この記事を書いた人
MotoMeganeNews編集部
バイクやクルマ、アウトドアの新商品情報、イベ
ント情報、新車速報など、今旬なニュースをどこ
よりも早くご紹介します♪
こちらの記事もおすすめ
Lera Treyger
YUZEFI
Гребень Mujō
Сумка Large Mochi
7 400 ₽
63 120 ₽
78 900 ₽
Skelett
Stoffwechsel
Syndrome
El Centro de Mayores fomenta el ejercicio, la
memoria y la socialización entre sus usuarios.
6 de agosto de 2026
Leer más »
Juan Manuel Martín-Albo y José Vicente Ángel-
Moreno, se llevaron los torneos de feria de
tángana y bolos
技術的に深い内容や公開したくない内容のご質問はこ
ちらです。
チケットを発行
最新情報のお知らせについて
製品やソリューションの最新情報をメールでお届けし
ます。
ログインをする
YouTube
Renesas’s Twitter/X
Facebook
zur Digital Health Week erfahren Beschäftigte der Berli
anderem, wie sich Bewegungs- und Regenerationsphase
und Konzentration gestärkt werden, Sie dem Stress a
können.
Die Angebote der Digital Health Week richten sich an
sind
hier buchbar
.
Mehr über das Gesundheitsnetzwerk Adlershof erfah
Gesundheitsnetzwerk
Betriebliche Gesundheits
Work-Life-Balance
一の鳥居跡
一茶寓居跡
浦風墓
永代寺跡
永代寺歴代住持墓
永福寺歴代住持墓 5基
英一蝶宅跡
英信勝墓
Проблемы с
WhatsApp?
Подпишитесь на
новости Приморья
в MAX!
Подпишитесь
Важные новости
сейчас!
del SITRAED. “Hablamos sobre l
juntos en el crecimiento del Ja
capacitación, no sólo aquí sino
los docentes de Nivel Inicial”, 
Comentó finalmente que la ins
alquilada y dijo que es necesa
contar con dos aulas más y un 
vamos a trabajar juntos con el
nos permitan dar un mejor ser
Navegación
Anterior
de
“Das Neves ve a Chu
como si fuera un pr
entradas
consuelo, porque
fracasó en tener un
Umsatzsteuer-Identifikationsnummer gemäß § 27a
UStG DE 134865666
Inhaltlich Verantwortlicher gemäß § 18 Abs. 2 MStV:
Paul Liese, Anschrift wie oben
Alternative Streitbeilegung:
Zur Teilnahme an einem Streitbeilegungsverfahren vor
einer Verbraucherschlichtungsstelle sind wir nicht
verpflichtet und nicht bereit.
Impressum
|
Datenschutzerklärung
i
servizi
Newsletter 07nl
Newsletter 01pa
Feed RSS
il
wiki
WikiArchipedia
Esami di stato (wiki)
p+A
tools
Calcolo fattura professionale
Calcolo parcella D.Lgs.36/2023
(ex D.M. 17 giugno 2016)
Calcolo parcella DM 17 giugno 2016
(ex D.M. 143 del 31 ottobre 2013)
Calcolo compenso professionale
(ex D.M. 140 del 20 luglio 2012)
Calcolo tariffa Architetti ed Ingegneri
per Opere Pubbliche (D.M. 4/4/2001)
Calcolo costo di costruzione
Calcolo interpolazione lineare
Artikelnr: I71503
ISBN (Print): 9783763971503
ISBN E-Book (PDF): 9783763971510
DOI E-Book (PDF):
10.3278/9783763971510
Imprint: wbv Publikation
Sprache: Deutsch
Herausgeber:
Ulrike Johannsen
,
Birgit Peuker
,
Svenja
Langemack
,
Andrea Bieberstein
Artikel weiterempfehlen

========================================================================

Everything from the first line above through the line that contains "(ex D.M. 17 giugno 2016)" should be duplicated exactly, please, and nothing beyond it.

この記事を書いた人
MotoMeganeNews編集部
バイクやクルマ、アウトドアの新商品情報、イベ
ント情報、新車速報など、今旬なニュースをどこ
よりも早くご紹介します♪
こちらの記事もおすすめ
Lera Treyger
YUZEFI
Гребень Mujō
Сумка Large Mochi
7 400 ₽
63 120 ₽
78 900 ₽
Skelett
Stoffwechsel
Syndrome
El Centro de Mayores fomenta el ejercicio, la
memoria y la socialización entre sus usuarios.
6 de agosto de 2026
Leer más »
Juan Manuel Martín-Albo y José Vicente Ángel-
Moreno, se llevaron los torneos de feria de
tángana y bolos
技術的に深い内容や公開したくない内容のご質問はこ
ちらです。
チケットを発行
最新情報のお知らせについて
製品やソリューションの最新情報をメールでお届けし
ます。
ログインをする
YouTube
Renesas’s Twitter/X
Facebook
zur Digital Health Week erfahren Beschäftigte der Berli
anderem, wie sich Bewegungs- und Regenerationsphase
und Konzentration gestärkt werden, Sie dem Stress a
können.
Die Angebote der Digital Health Week richten sich an
sind
hier buchbar
.
Mehr über das Gesundheitsnetzwerk Adlershof erfah
Gesundheitsnetzwerk
Betriebliche Gesundheits
Work-Life-Balance
一の鳥居跡
一茶寓居跡
浦風墓
永代寺跡
永代寺歴代住持墓
永福寺歴代住持墓 5基
英一蝶宅跡
英信勝墓
Проблемы с
WhatsApp?
Подпишитесь на
новости Приморья
в MAX!
Подпишитесь
Важные новости
сейчас!
del SITRAED. “Hablamos sobre l
juntos en el crecimiento del Ja
capacitación, no sólo aquí sino
los docentes de Nivel Inicial”, 
Comentó finalmente que la ins
alquilada y dijo que es necesa
contar con dos aulas más y un 
vamos a trabajar juntos con el
nos permitan dar un mejor ser
Navegación
Anterior
de
“Das Neves ve a Chu
como si fuera un pr
entradas
consuelo, porque
fracasó en tener un
Umsatzsteuer-Identifikationsnummer gemäß § 27a
UStG DE 134865666
Inhaltlich Verantwortlicher gemäß § 18 Abs. 2 MStV:
Paul Liese, Anschrift wie oben
Alternative Streitbeilegung:
Zur Teilnahme an einem Streitbeilegungsverfahren vor
einer Verbraucherschlichtungsstelle sind wir nicht
verpflichtet und nicht bereit.
Impressum
|
Datenschutzerklärung
i
servizi
Newsletter 07nl
Newsletter 01pa
Feed RSS
il
wiki
WikiArchipedia
Esami di stato (wiki)
p+A
tools
Calcolo fattura professionale
Calcolo parcella D.Lgs.36/2023
(ex D.M. 17 giugno 2016)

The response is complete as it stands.